BEGIN GIVEN ENTRIES
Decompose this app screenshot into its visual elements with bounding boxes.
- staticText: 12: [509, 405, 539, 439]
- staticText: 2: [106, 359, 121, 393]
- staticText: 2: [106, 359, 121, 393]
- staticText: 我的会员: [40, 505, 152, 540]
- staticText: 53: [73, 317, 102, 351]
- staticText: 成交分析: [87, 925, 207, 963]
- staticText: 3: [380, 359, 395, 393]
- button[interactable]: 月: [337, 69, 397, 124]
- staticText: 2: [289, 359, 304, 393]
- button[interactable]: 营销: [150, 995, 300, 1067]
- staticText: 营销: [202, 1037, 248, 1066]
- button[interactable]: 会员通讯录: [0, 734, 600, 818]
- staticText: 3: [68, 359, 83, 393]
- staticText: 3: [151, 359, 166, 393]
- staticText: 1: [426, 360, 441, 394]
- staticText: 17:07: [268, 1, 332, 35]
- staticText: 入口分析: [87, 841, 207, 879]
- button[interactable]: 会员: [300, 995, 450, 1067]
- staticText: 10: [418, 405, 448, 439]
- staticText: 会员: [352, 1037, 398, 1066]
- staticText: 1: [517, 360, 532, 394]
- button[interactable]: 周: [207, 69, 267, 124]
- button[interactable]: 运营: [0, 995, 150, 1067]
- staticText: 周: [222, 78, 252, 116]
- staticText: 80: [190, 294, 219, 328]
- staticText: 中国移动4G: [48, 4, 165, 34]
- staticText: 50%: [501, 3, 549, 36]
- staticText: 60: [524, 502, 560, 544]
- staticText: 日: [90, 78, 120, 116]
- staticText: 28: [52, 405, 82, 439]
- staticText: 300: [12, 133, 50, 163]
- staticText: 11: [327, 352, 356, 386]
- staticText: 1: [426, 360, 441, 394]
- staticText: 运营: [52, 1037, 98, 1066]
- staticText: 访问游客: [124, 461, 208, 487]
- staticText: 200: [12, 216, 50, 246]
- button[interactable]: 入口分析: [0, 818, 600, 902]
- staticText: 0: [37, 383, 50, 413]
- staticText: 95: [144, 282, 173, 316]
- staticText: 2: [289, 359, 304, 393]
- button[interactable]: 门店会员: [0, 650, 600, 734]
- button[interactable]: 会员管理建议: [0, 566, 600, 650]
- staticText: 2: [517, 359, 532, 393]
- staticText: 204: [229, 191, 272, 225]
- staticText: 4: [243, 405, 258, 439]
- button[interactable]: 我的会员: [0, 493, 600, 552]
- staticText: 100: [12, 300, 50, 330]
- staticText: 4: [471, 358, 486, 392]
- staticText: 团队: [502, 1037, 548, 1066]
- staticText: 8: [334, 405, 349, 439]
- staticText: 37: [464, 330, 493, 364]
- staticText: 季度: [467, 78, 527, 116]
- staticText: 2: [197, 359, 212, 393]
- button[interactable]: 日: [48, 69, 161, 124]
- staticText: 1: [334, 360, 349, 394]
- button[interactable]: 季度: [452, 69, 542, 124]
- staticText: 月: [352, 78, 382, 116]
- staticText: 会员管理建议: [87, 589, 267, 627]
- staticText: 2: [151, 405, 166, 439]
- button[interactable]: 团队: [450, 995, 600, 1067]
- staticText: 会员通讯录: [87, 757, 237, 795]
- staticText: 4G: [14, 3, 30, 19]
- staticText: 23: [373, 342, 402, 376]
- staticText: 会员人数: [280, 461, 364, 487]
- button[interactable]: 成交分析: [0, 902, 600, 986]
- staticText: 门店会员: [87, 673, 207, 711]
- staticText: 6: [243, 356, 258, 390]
END GIVEN ENTRIES
DIRECTIONS FOR THIS TASK: Which lines of the entries above contain the word "会员通讯录"? Copy each of them.

OUTPUT:
- button[interactable]: 会员通讯录: [0, 734, 600, 818]
- staticText: 会员通讯录: [87, 757, 237, 795]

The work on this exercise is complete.